DOE, Sandia, and Texas Tech University hosted the commissioning of the DOE/Sandia Scaled Wind Farm Technology (SWiFT) facility on Tuesday, July 9, at the Reese Technology Center in Lubbock, Texas. (Photo by Lloyd Wilson)

by Stephanie Holinka

DOE, Sandia, and Texas Tech University hosted the commissioning of the DOE/Sandia Scaled Wind Farm Technology  (SWiFT) facility on Tuesday, July 9, at the Reese Technology Center in Lubbock, Texas.

The event featured speakers from DOE’s Wind Program, Vestas Wind Systems, Sandia, and Texas Tech University.

Speakers discussed the importance of increasing performance to reduce the cost of wind power. In addition, speakers addressed the SWiFT facility’s objectives of reducing power losses and damage caused by turbine-turbine interaction, enhancing energy capture and damage-mitigation potential of advanced rotors, and improving the validity of aerodynamic, aero-elastic, and aero-acoustic simulations used to develop innovative technologies.

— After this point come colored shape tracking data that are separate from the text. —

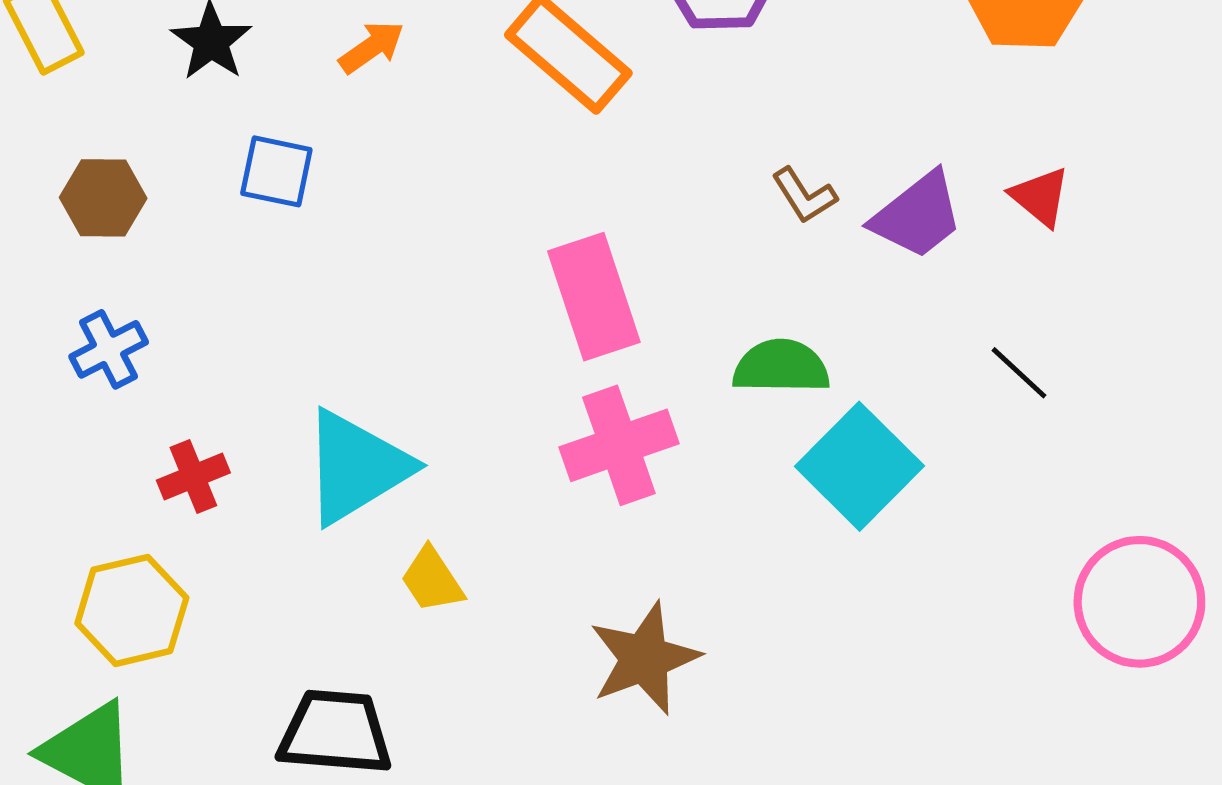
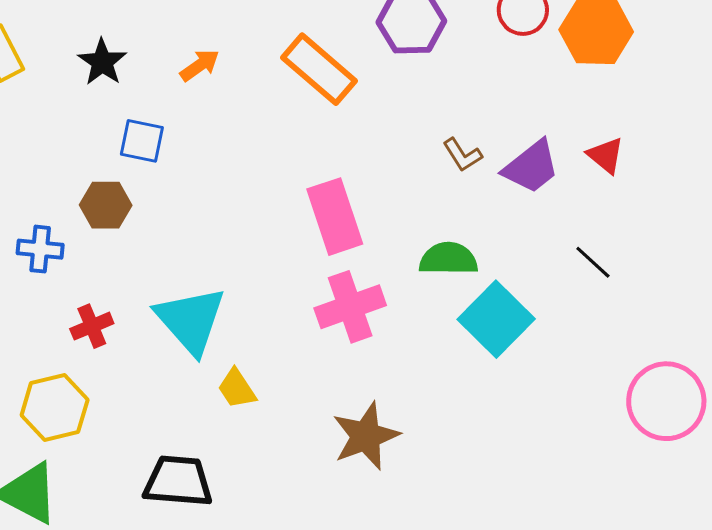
brown hexagon: (103, 198) -> (106, 205), moved
blue cross: (109, 349) -> (40, 249), turned 33
cyan triangle: (356, 467) -> (191, 320), turned -40

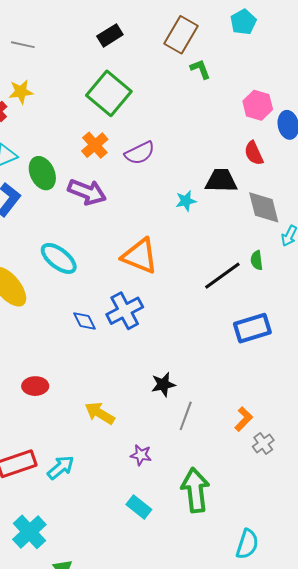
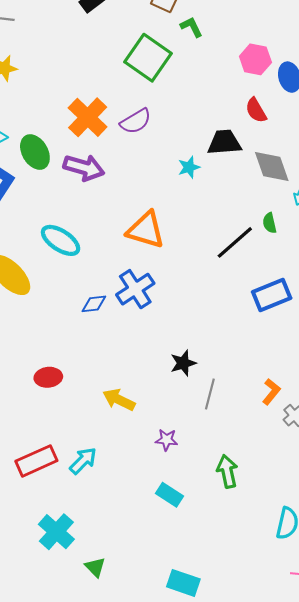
green square: (109, 93) -> (148, 58), moved
orange cross: (95, 145) -> (88, 117), size x1.4
blue diamond: (84, 321) -> (94, 304), turned -65
green arrow: (195, 490) -> (227, 471), size x0.7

The SWiFT is the first public facility of its kind to use multiple wind turbines to measure how wind turbines interact with one another in a wind farm.

In a news release announcing the commissioning of the new facility, Assistant Secretary for Energy Efficiency and Renewable Energy David Danielson said, “The Energy Department’s wind testing facilities, including the Scaled Wind Farm Technology site in Texas, support the continued growth of our nation’s clean energy economy while helping to speed the deployment of next generation energy technologies and bring more clean, affordable, renewable power to American homes and businesses.”

Jon White of Wind Energy Technologies Dept. 6121, technical lead for the project, says this is the first moderate-scale facility — allowing up to 10 wind turbines — specifically designed for the investigation, testing, and development of technology for wind plants.

“Some estimates show that 10 to 40 percent of wind energy production and revenue is lost due to complex wind plant interaction,” he says.

 Jon says the three-year process of bringing SWiFT online has been rewarding and challenging.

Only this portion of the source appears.